▼▼▼
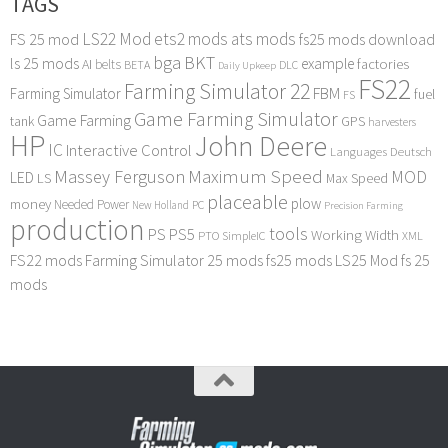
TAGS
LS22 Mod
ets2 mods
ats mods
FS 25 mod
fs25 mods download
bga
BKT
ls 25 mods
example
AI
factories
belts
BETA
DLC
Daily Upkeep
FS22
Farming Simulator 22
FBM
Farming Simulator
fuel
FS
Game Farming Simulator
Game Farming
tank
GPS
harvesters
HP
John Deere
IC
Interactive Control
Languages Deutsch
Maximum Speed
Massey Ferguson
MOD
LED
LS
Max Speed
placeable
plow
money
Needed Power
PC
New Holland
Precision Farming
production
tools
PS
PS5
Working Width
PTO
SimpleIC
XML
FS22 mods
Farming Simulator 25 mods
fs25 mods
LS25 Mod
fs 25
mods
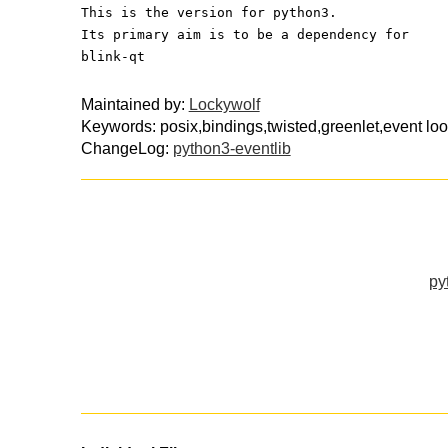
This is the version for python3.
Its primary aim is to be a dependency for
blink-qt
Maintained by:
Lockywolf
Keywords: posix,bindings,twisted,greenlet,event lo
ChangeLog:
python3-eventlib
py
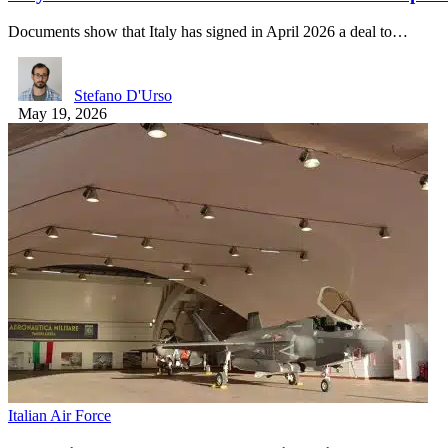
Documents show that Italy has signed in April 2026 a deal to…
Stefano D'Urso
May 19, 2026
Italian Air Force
▲▲▲
▼▼▼
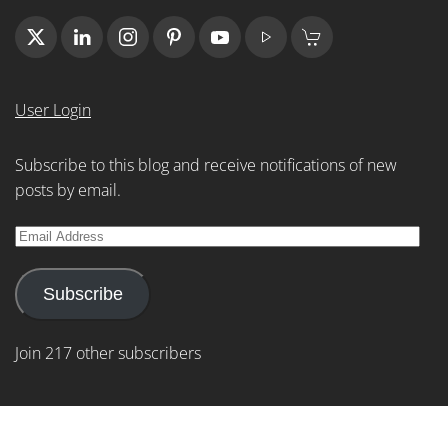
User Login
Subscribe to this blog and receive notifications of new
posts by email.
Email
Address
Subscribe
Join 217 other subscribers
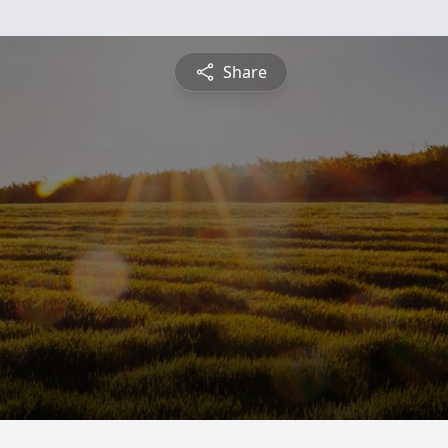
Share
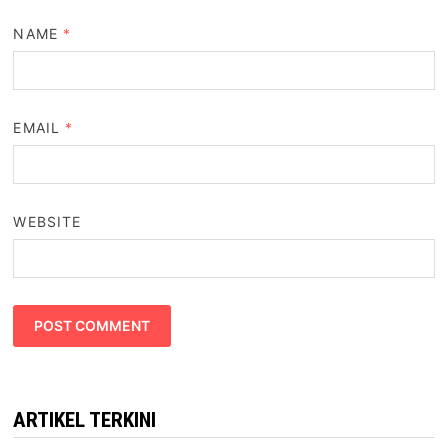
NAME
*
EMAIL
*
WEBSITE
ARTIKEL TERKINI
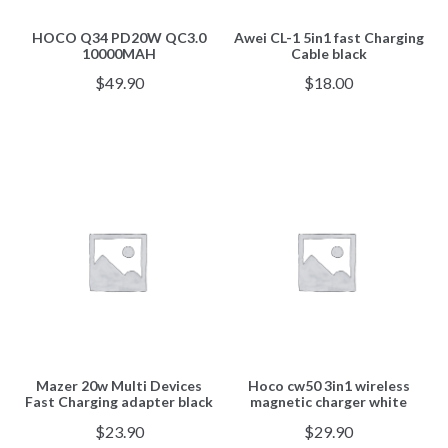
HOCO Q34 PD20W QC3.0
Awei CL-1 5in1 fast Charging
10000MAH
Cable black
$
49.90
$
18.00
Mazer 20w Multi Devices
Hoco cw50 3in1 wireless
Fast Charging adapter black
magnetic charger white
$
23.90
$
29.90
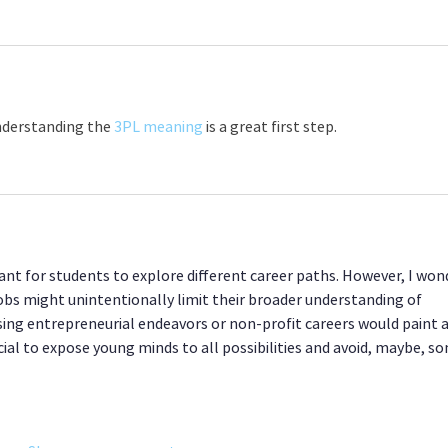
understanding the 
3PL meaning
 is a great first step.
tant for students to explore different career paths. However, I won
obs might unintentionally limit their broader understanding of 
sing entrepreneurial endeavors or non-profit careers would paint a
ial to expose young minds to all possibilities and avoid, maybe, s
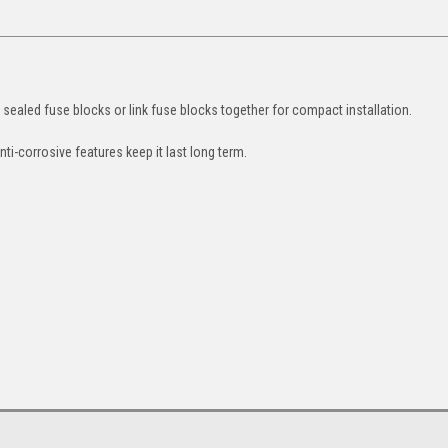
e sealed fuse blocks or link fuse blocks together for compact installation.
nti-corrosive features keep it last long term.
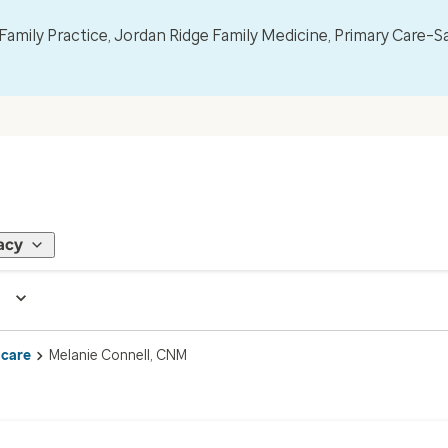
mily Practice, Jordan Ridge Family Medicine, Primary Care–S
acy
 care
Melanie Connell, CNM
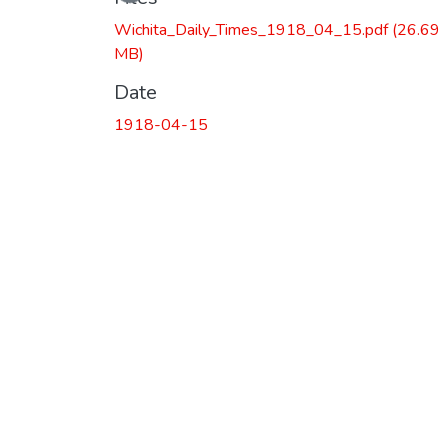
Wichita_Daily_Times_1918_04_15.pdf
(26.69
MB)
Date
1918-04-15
▲▲▲
Task objective: From the records above, extract the lines from the one holding "Farming Simulator 22" through the one holding "Italian Air Force", word for word; omit the pictures.

Written solution:
Farming Simulator 22
FBM
Farming Simulator
fuel
FS
Game Farming Simulator
Game Farming
tank
GPS
harvesters
HP
John Deere
IC
Interactive Control
Languages Deutsch
Maximum Speed
Massey Ferguson
MOD
LED
LS
Max Speed
placeable
plow
money
Needed Power
PC
New Holland
Precision Farming
production
tools
PS
PS5
Working Width
PTO
SimpleIC
XML
FS22 mods
Farming Simulator 25 mods
fs25 mods
LS25 Mod
fs 25
mods
This is the version for python3.
Its primary aim is to be a dependency for
blink-qt
Maintained by:
Lockywolf
Keywords: posix,bindings,twisted,greenlet,event lo
ChangeLog:
python3-eventlib
py
Documents show that Italy has signed in April 2026 a deal to…
Stefano D'Urso
May 19, 2026
Italian Air Force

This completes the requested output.